Effects of variation of prosthesis size on cement stress at the tip of a femoral implant

With the resurgence of the use of bone cement in total hip arthroplasty, a renewed interest in techniques or designs that may reduce cement fixation failure has arisen. Analysis of the stresses at the tip of the prosthesis may suggest strategies to reduce loosening. This study analyzed stresses in the cement near the tip of a femoral component as a function of cement thickness, using a three-dimensional finite element model. A section of an idealized circular femoral shaft with implanted prosthesis and cement was modeled with loading conditions representing the stance phase of gait. Increasing cement thickness from 2 to 5 mm by reducing the prosthesis diameter from 15 to 9 mm is predicted to reduce stress significantly in the cement mantle of a femoral implant. Peak tensile stresses are reduced 45%, whereas peak von Mises and shear stresses are reduced 40%. Such a reduction in stress can increase fatigue life by an order of magnitude.
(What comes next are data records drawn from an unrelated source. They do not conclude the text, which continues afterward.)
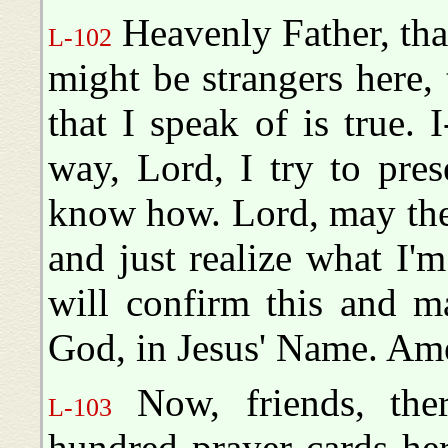
Heavenly Father, tha
L-102
might be strangers here,
that I speak of is true.
way, Lord, I try to pres
know how. Lord, may th
and just realize what I'm
will confirm this and ma
God, in Jesus' Name. Am
Now, friends, ther
L-103
hundred prayer cards he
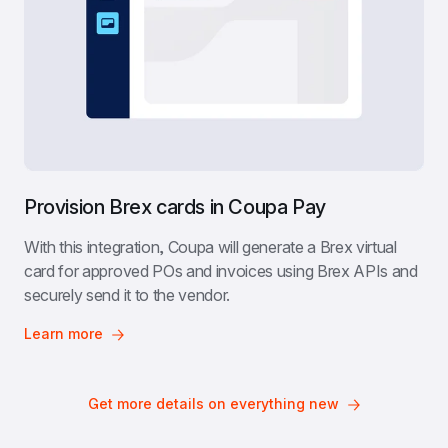
Provision Brex cards in Coupa Pay
With this integration, Coupa will generate a Brex virtual 
card for approved POs and invoices using Brex APIs and 
securely send it to the vendor.
Learn more
Get more details on everything new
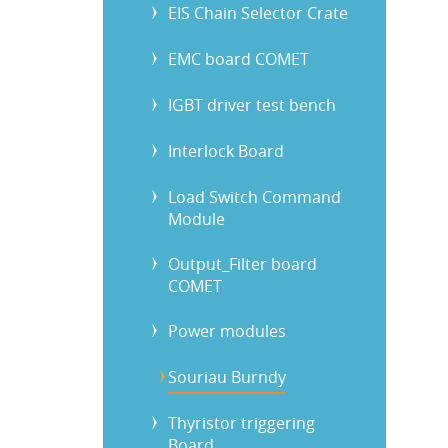
EIS Chain Selector Crate
EMC board COMET
IGBT driver test bench
Interlock Board
Load Switch Command
Module
Output_Filter board
COMET
Power modules
Souriau Burndy
Thyristor triggering
Board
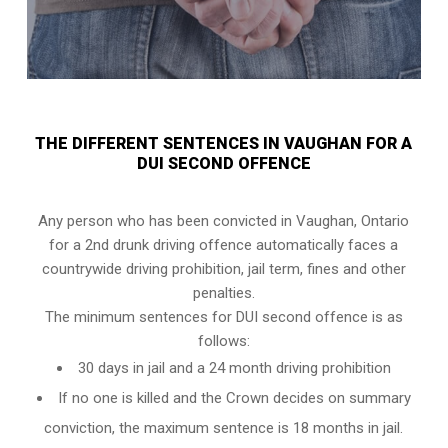
THE DIFFERENT SENTENCES IN VAUGHAN FOR A
DUI SECOND OFFENCE
Any person who has been convicted in Vaughan, Ontario
for a 2nd drunk driving offence automatically faces a
countrywide driving prohibition, jail term, fines and other
penalties.
The minimum sentences for DUI second offence is as
follows:
30 days in jail and a 24 month driving prohibition
If no one is killed and the Crown decides on summary
conviction, the maximum sentence is 18 months in jail.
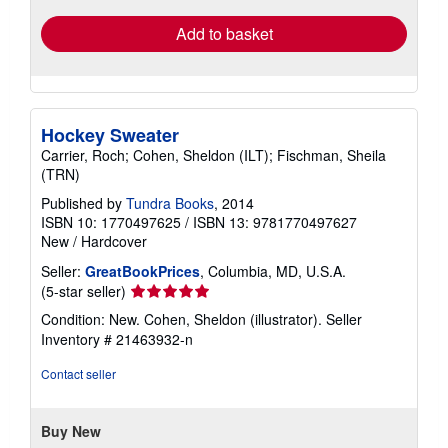
Add to basket
Hockey Sweater
Carrier, Roch; Cohen, Sheldon (ILT); Fischman, Sheila
(TRN)
Published by
Tundra Books
, 2014
ISBN 10: 1770497625
/
ISBN 13: 9781770497627
New
/
Hardcover
Seller:
GreatBookPrices
, Columbia, MD, U.S.A.
Seller
(5-star seller)
rating
Condition: New. Cohen, Sheldon (illustrator).
Seller
5
Inventory # 21463932-n
out
of
Contact seller
5
stars
Buy New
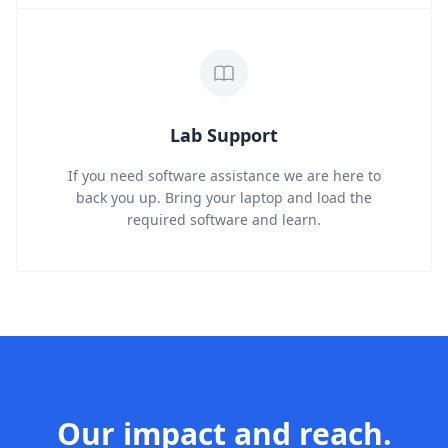
Lab Support
If you need software assistance we are here to
back you up. Bring your laptop and load the
required software and learn.
Our impact and reach.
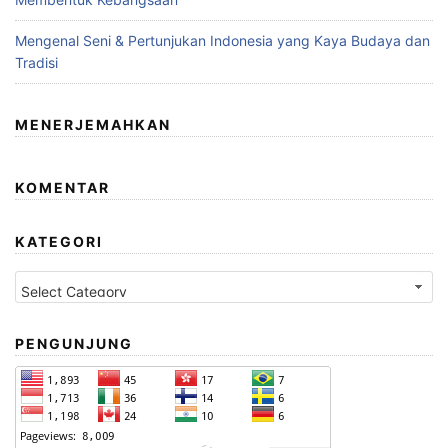
Mengenal Seni & Pertunjukan Indonesia yang Kaya Budaya dan
Tradisi
MENERJEMAHKAN
KOMENTAR
KATEGORI
Kategori
PENGUNJUNG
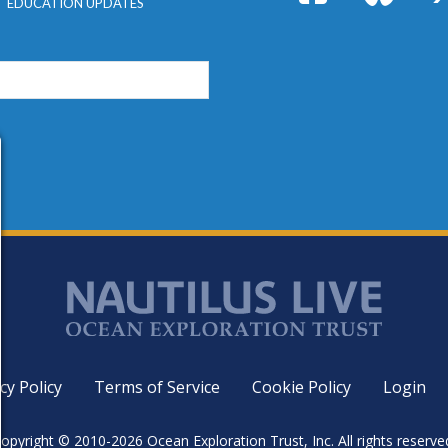
EDUCATION UPDATES
cy Policy
Terms of Service
Cookie Policy
Login
opyright © 2010-2026 Ocean Exploration Trust, Inc. All rights reserve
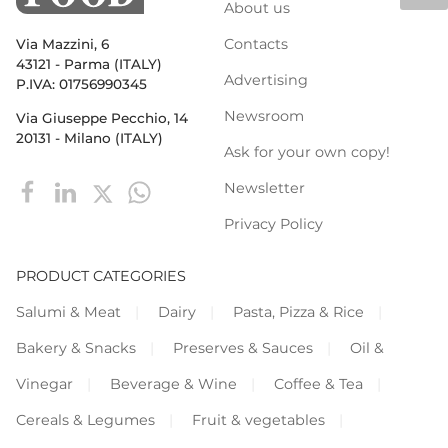
About us
Contacts
Via Mazzini, 6
43121 - Parma (ITALY)
Advertising
P.IVA: 01756990345
Newsroom
Via Giuseppe Pecchio, 14
20131 - Milano (ITALY)
Ask for your own copy!
Newsletter
Privacy Policy
PRODUCT CATEGORIES
Salumi & Meat
Dairy
Pasta, Pizza & Rice
Bakery & Snacks
Preserves & Sauces
Oil &
Vinegar
Beverage & Wine
Coffee & Tea
Cereals & Legumes
Fruit & vegetables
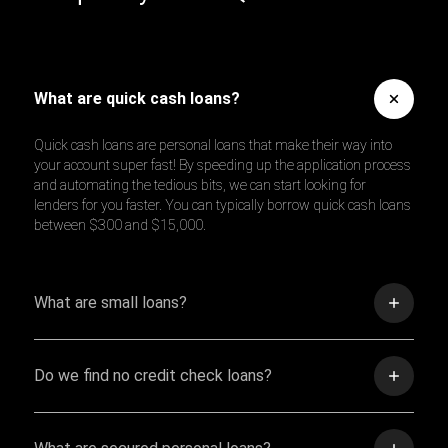
What are quick cash loans?
Quick cash loans are personal loans that make their way into
your account super fast! By speeding up the application process
and automating the tedious bits, we can start looking for
lenders for you faster. You can typically borrow quick cash loans
between $300 and $15,000.
What are small loans?
Do we find no credit check loans?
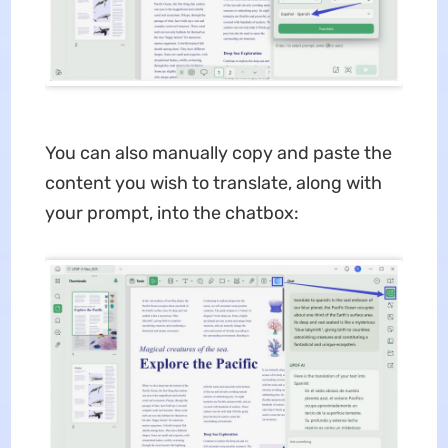
You can also manually copy and paste the
content you wish to translate, along with
your prompt, into the chatbox:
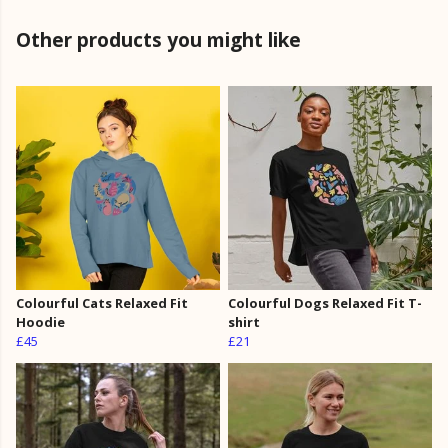
Other products you might like
Colourful Cats Relaxed Fit
Colourful Dogs Relaxed Fit T-
Hoodie
shirt
£45
£21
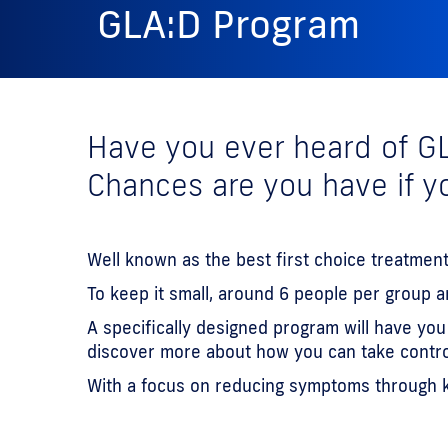
GLA:D Program
Have you ever heard of G
Chances are you have if yo
Well known as the best first choice treatment
To keep it small, around 6 people per group 
A specifically designed program will have yo
discover more about how you can take control 
With a focus on reducing symptoms through kn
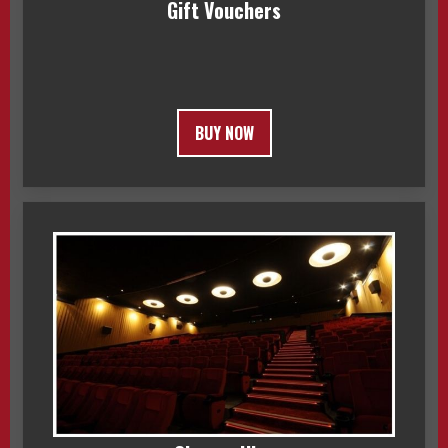
Gift Vouchers
BUY NOW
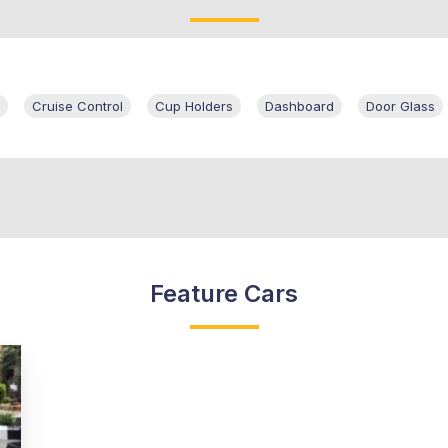
Cruise Control
Cup Holders
Dashboard
Door Glass
Feature Cars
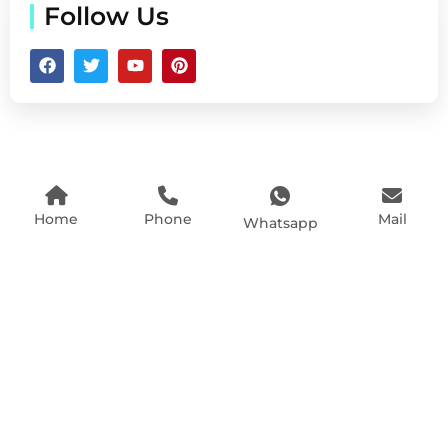
Follow Us
Home
Phone
Mail
Whatsapp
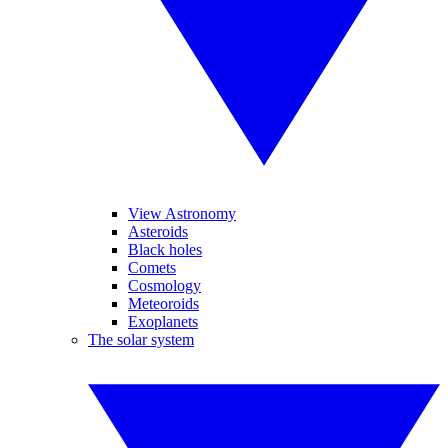
View Astronomy
Asteroids
Black holes
Comets
Cosmology
Meteoroids
Exoplanets
The solar system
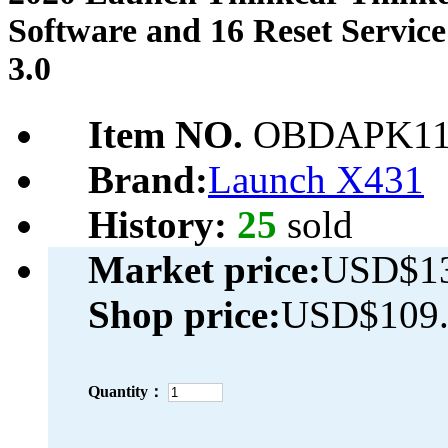
Software and 16 Reset Servic
3.0
Item NO.
OBDAPK11
Brand:
Launch X431
History:
25
sold
Market price:
USD$13
Shop price:
USD$109.
Quantity：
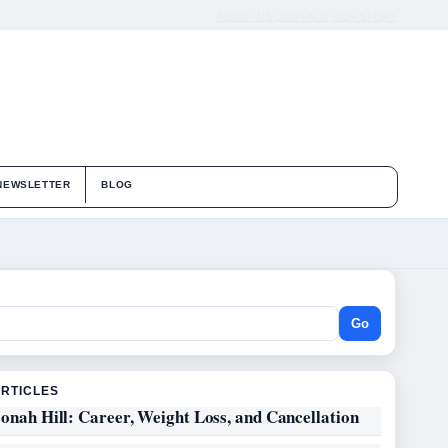
ABOUT US
CONTACT
OUR STORY
NEWSLETTER
BLOG
Go
ARTICLES
onah Hill: Career, Weight Loss, and Cancellation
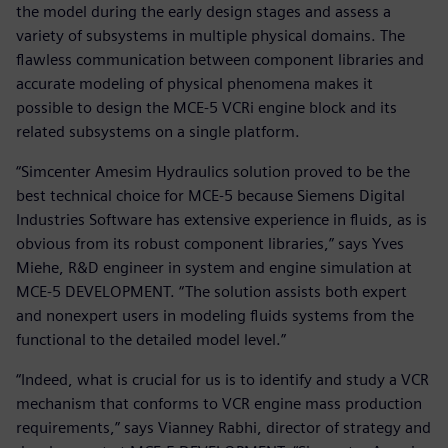
the model during the early design stages and assess a
variety of subsystems in multiple physical domains. The
flawless communication between component libraries and
accurate modeling of physical phenomena makes it
possible to design the MCE-5 VCRi engine block and its
related subsystems on a single platform.
“Simcenter Amesim Hydraulics solution proved to be the
best technical choice for MCE-5 because Siemens Digital
Industries Software has extensive experience in fluids, as is
obvious from its robust component libraries,” says Yves
Miehe, R&D engineer in system and engine simulation at
MCE-5 DEVELOPMENT. “The solution assists both expert
and nonexpert users in modeling fluids systems from the
functional to the detailed model level.”
“Indeed, what is crucial for us is to identify and study a VCR
mechanism that conforms to VCR engine mass production
requirements,” says Vianney Rabhi, director of strategy and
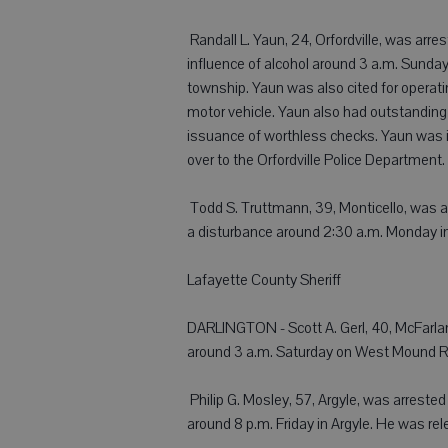
 Randall L. Yaun, 24, Orfordville, was arr
influence of alcohol around 3 a.m. Sunday f
township. Yaun was also cited for operati
motor vehicle. Yaun also had outstanding 
issuance of worthless checks. Yaun was i
over to the Orfordville Police Department.
 Todd S. Truttmann, 39, Monticello, was a
a disturbance around 2:30 a.m. Monday i
Lafayette County Sheriff
DARLINGTON - Scott A. Gerl, 40, McFarland
around 3 a.m. Saturday on West Mound R
 Philip G. Mosley, 57, Argyle, was arreste
around 8 p.m. Friday in Argyle. He was re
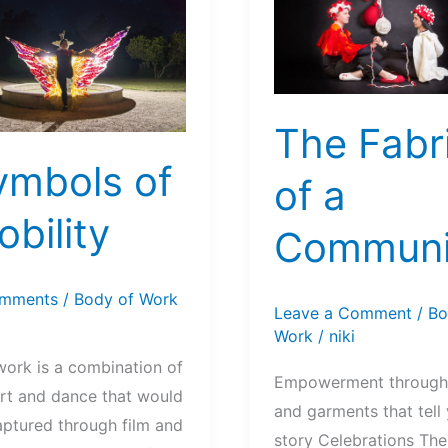
The Fabr
ymbols of
of a
bility
Communi
mments
/
Body of Work
Leave a Comment
/
Bo
Work
/
niki
work is a combination of
Empowerment through
art and dance that would
and garments that tell
aptured through film and
story Celebrations Th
Peak interface tensile stresses occur on the medial side at the tip of the prosthesis in a transverse direction, indicating likelihood of failure due to debonding. The shear and tensile stresses predicted by our model greatly exceed the fatigue endurance limit values for both bulk cement and the cement-prosthesis interface, indicating the likelihood of premature fatigue failure, even allowing for considerable uncertainty. These analytical results suggest that the surgeon should adopt a strategy of selecting a prosthesis that permits a 5-mm cement mantle near the tip of the prosthesis.